(moved to right thread 😀 )
I was trying to install DOS, btw. not Windows, for testing some 486 boards and accessories. I spent another hour on the CFs today and threw them back in the bin (2 adapters and 2 CF cards, one 256M and one 8G). I could fdisk, format, copy files, but they wouldn't boot, and worse when they were in the system with *any* drive other than a floppy, for example the CF plus a HD, no matter what the master/slave relationship the system would try to boot the CF and fail. It seemed to steal the boot priority. One of the two adapters has a master/slave switch but it doesn't affect the problem.
I switched to a ISA/PCI 486 board and, after I got it set up, it wouldn't detect drives - well, by default the IDE is disabled, so that's fine. Detects, but detects a master drive as a slave and gets the name right and the parameters wrong. Even setting them manually doesn't get anything other than disk boot failure (2Gb Fujitsu with 500mb first partition I had just used on the previous DOS 486). The board support LBA, but won't detect CD-ROMs and thinks all HDs are on slave, whatever is set on the drive.
The good thing is the previous board was fine, memory and CPU fine despite momentary parity errors caused by... the ISA video card, a Sigma Designs 5GK-ACMVGA 256k with a mysterious jumper marked OWS/IRQ2/OWS-BIOS... it came set to OWS and worked fine in the P2, it would cause memory parity errors (and screen text corruption) on the 486 until I switched it to BIOS. Works fine. Little slow. Designed in Milpitas, CA, as an aside.
Luckily I have other ISA/PCI motherboards, and I already compared ISA and PCI boards on the P2, but I'd rather have this one working before I put it back on the shelf. I need to know when to postpone a project.
As far as the CF goes, none of my current systems have a CF reader, I need to set up a later system with that, like one of the 775s, and try using BootIt or whatever to deal with it rather than trying to format it from DOS/UBCD - which seems to sort of work but fails.

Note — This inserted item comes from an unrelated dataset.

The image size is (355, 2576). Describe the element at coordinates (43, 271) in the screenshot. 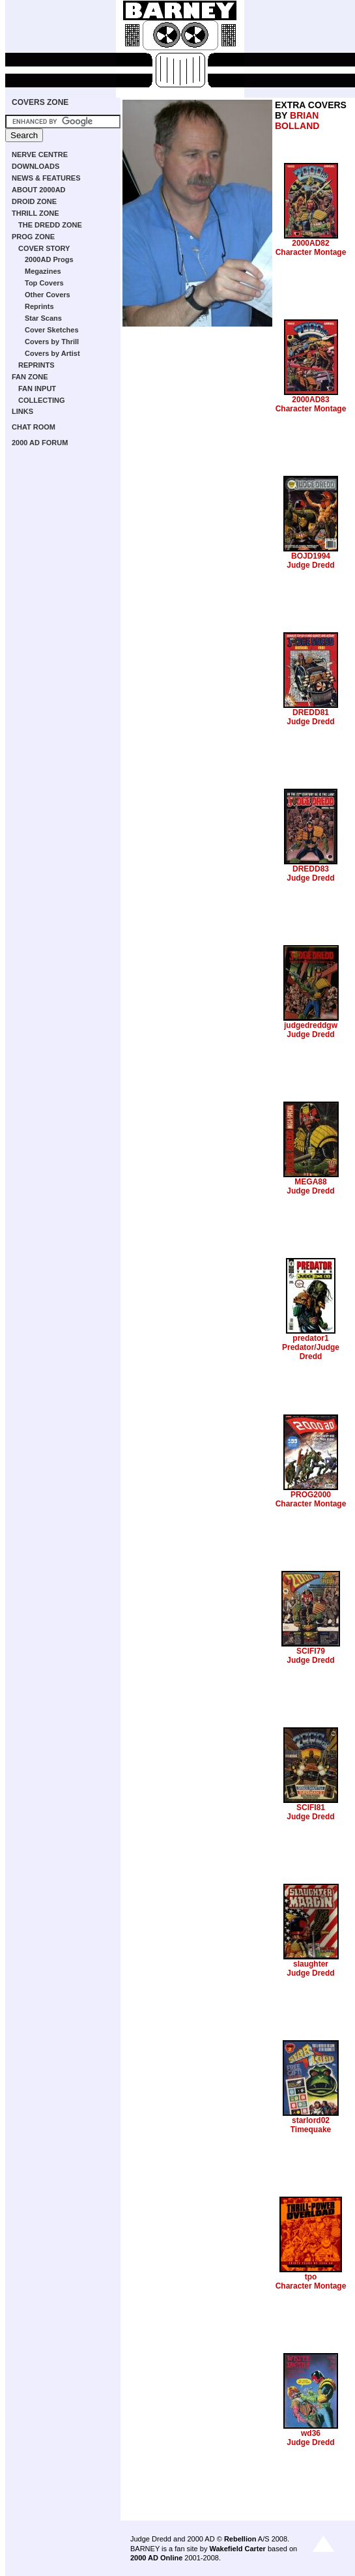

I see `Megazines` at that location.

It would save time and wear and tear to use it (they're the type that plugs directly into the board). I actually have two laptop IDE CF adapters, one of which supports 2 CF cards.
I also need to test the $1.49 Blu-Ray external mini USB drive. Needs a power adapter and not marked (well, it's center positive - my adjustable power supply doesn't go down to 5V, which is where I'd prefer to start).